Chromosomal distribution and synteny analyses

The genomes of P. trichocarpa and A. thaliana were obtained from the Phytozome (https://phytozome-next.jgi.doe.gov/) and TAIR (https://www.arabidopsis.org/), respectively. Detailed information of chromosomal distribution was acquired from the P. tomentosa genome database. All CYCD and CDK genes of P. tomentosa were mapped onto chromosomes by TBtools. The synteny analysis and distinct duplication events were calculated via MCScanX68. The synteny relationships of CYCD and CDK genes with different genomes were exhibited using TBtools.

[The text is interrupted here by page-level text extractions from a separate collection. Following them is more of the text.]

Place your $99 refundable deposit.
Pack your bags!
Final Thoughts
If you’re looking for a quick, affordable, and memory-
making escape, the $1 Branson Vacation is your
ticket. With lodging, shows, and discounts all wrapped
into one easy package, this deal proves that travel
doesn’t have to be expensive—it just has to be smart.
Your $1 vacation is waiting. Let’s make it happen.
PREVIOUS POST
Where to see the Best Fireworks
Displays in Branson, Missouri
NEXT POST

Transcriptome data acquisition and heatmap drawing

The original transcriptome data leaf (SRR11321035), stem (SRR11321036), root (SRR11321037) were downloaded from NCBI. The Fastp software was used for the quality control of the original data, and the hisat2 software was used for genome comparison. The comparison rates were as follows: leaf, 98.15%; stem, 97.39%; root, 97.52%. The HTseq software was used to calculate the gene expression matrix69. The gene length was counted using the GenomicFeatures software, and the FPKM values of all genes were calculated at the same time70. After extracting the FPKM of the gene, the log2(FPKM + 1) was calculated and the TBtools software was used for heatmap drawing.

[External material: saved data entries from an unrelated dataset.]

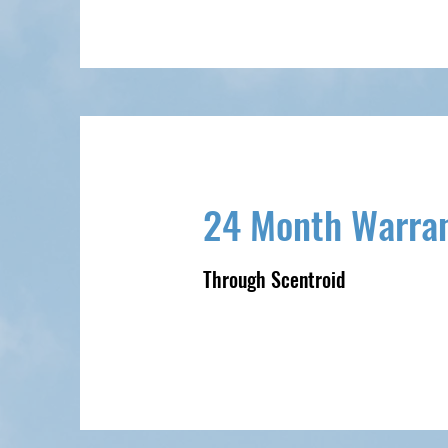
24 Month Warra
Through Scentroid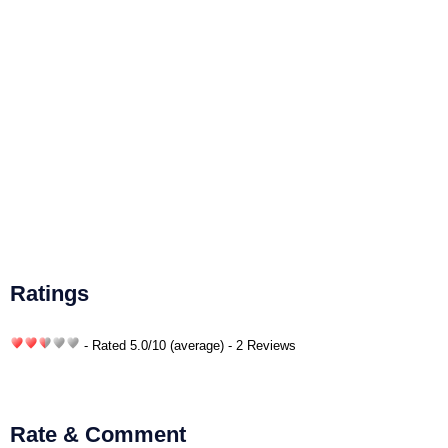
Ratings
- Rated
5.0
/
10
(average) - 2 Reviews
Rate & Comment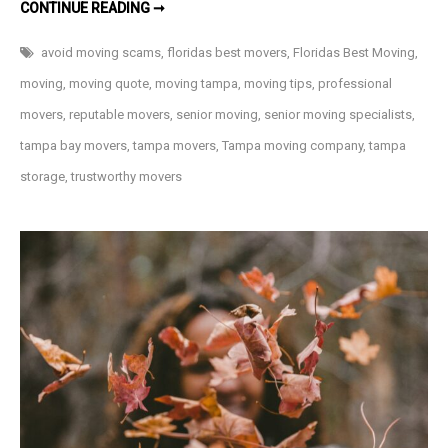
AVOIDING
CONTINUE READING ➞
MOVING
COMPANY
SCAMS
avoid moving scams
,
floridas best movers
,
Floridas Best Moving
,
moving
,
moving quote
,
moving tampa
,
moving tips
,
professional
movers
,
reputable movers
,
senior moving
,
senior moving specialists
,
tampa bay movers
,
tampa movers
,
Tampa moving company
,
tampa
storage
,
trustworthy movers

Prediction of protein–protein interaction

The interaction between PotomCYCDs and PotomCDKs gene family members was predicted using the STRING website (https://cn.string-db.org/) with the following parameters: organism, A. thaliana; active interaction sources, experiments.

BIFC experiments

The coding sequences of PtoCDKs were cloned into the pSPYNE(R)173 vector. The coding sequences of PtoCYCD2;1 and PtoCYCD3;3 were cloned into the pSPYCE(MR) vector71. The constructed plasmids were transformed into Agrobacterium GV3101 competent cells middle. Positive strains were selected and mixed to infect tobacco leaves. After culturing for 48 h, leaves were cut and observed using the Leica TCS SP8 confocal laser scanning platform(Beijing Forestry University) to observe the fluorescence signal. The excitation light wavelength was set to 488 nm. The excitation wavelength of NLS-mCherry was set to 587 nm. Primer sequences are listed in Table S9.

Y2H assays

The coding sequences of PtoCDKs were cloned into the pGADT7 vector. The coding sequence of PtoCYCD2;1 was cloned into the pGBKT7 vector. Successfully sequenced recombinant vectors were co-transformed into yeast strain AH109 competent cells by using the PEG/LiAc method. The kit media used in Y2H experiments were purchased from Coolaber, China. Primer sequences are listed in Table S9.